I was wondering what package you used to generate visualize the schedule as a dot graph. That seems useful, but I couldn’t find anything in the TVM repo.

Thanks!

The dotty graph are rendered by Tensor Expression Debug Display (TEDD) from us. We are going to publish it soon.

Great! Looking forward to it.

Hi,

I am not sure if the updated description captures the full semantics of bind either. The following simple and very similar example throws up an error during bounds checking.

    import tvm

    m = 1024
    I = tvm.placeholder((m,), name='I')

    A = tvm.compute((m,), lambda i: I[i] * 2, name = "A")
    B = tvm.compute((m,), lambda i: A[i] * 2, name = "B")

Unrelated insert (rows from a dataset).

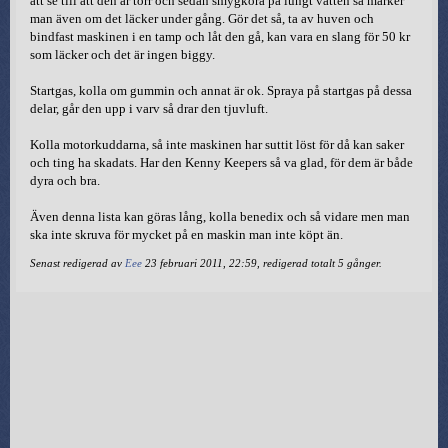
att se till att den är torr och sedan smygköra på lungt vatten så märker
man även om det läcker under gång. Gör det så, ta av huven och
bindfast maskinen i en tamp och låt den gå, kan vara en slang för 50 kr
som läcker och det är ingen biggy.
Startgas, kolla om gummin och annat är ok. Spraya på startgas på dessa
delar, går den upp i varv så drar den tjuvluft.
Kolla motorkuddarna, så inte maskinen har suttit löst för då kan saker
och ting ha skadats. Har den Kenny Keepers så va glad, för dem är både
dyra och bra.
Även denna lista kan göras lång, kolla benedix och så vidare men man
ska inte skruva för mycket på en maskin man inte köpt än.
Senast redigerad av
Eee
23 februari 2011, 22:59, redigerad totalt 5 gånger.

    s = tvm.create_schedule([B.op])
    bx = tvm.thread_axis("blockIdx.x")
    tx = tvm.thread_axis("threadIdx.x")

    xo, xi = s[A].split(s[A].op.axis[0], factor = 32)
    s[A].bind(xo, bx)
    s[A].bind(xi, tx)

    xo, xi = s[B].split(s[B].op.axis[0], factor = 32)
    s[B].bind(xo, bx)
    s[B].bind(xi, tx)

    s[A].compute_at(s[B], xi)

    print(tvm.lower(s, [I], simple_mode = True))

Given this, I was wondering is there a more robust way to specify the schedule in the original post (the one with the two matrix vector multiplies in the same CUDA kernel) in TVM right now. I would very much like to be able to pack multiple such operations in the same kernel as far as possible.